There were different initial estimates of the preliminary magnitude of the tremor, which was centered between Kos and the nearby Aegean coast of Turkey. The Institute of Geodynamics at the National Observatory of Athens put it at 6.4, while the Kandilli Observatory in Istanbul put it at 6.6. The Institute of Geodynamics later revised its figure to 6.6.
The quake struck at 1.30 a.m. local time, as many visitors to Kos, a popular summer destination, were enjoying a night out.
Two men — a 22-year-old Swede and a 39-year-old Turk — died when the White Corner, a bar in which they had been drinking in the old town, partially collapsed, according to Petros Vasilakis, a Greek police spokesman for the southern Aegean region.
Dozens more were injured, seven seriously, according to Mr. Vasilakis, who said that some of those affected were Greeks and some were tourists. He added that one man had lost his legs. Military helicopters moved the seriously injured to hospitals on the nearby islands of Rhodes and Crete, and in Athens.

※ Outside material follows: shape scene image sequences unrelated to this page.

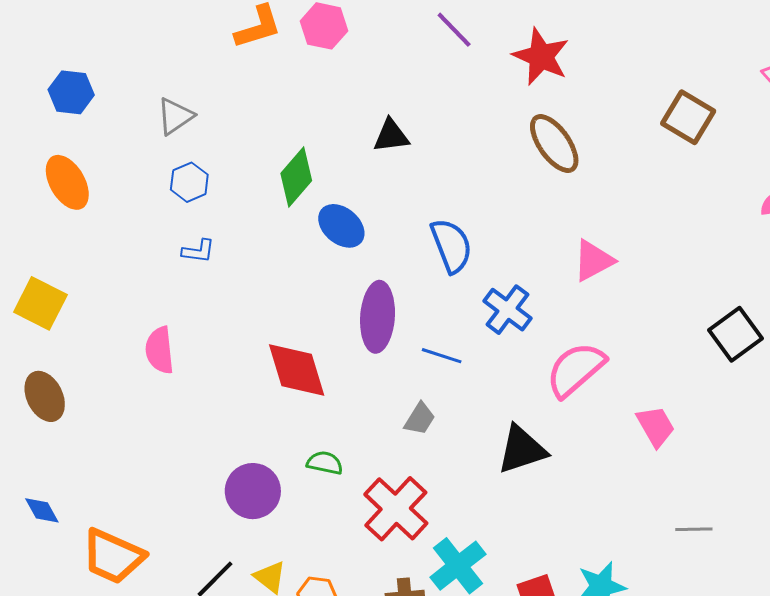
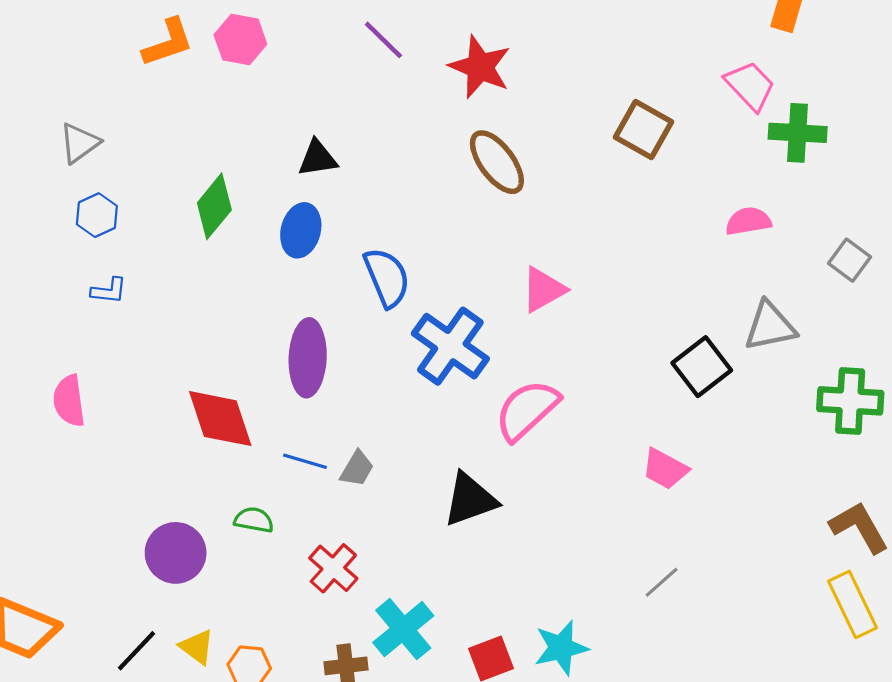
blue ellipse: (341, 226) -> (301, 230), moved, turned 66
blue cross: (508, 310) -> (450, 346), size x1.4
blue line: (442, 356) -> (305, 461), moved
pink trapezoid: (656, 426) -> (665, 469), moved, turned 150
red cross: (396, 509) -> (333, 568), size x0.7
gray line: (694, 529) -> (662, 582), turned -39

The extent of the damage caused by the earthquake was unclear, but it did not appear to have leveled as many buildings as a similarly strong temblor that hit the island of Lesbos, in the northern Aegean, last month. Apart from the bar that collapsed, the quake on Friday also destroyed a church and a mosque.
Greek television showed footage of deep cracks in roads and damage to the island’s main port.
According to Greece’s deputy shipping minister, Nektarios Santorinios, it will take three to four days for the port to be functional again. In the meantime, passenger ferries were being diverted to nearby islands. In comments to the Greek television channel Skai, Mr. Santorinios said residential areas had largely been unaffected by the quake, with damage concentrated in and around the old town.
Turkish television images, replayed on Greek channels, showed damage to roads and people waiting on the streets on the Turkish side, while reports indicated that a small number of people there had suffered minor injuries.